WHAT YOU SHOULD DO -
Your answer is one number, how many lines in the entries include "vous".

□ □ □

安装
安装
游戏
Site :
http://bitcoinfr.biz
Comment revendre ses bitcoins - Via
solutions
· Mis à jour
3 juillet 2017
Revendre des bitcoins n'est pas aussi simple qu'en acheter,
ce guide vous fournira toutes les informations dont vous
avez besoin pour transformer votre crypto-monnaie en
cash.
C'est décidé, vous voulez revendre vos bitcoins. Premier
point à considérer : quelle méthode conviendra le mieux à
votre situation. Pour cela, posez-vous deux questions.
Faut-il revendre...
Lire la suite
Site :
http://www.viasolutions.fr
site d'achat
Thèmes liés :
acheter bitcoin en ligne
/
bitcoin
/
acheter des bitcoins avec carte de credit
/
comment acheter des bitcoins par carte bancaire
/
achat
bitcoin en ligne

□ □ □

ANSWER FOR THE TASK -
3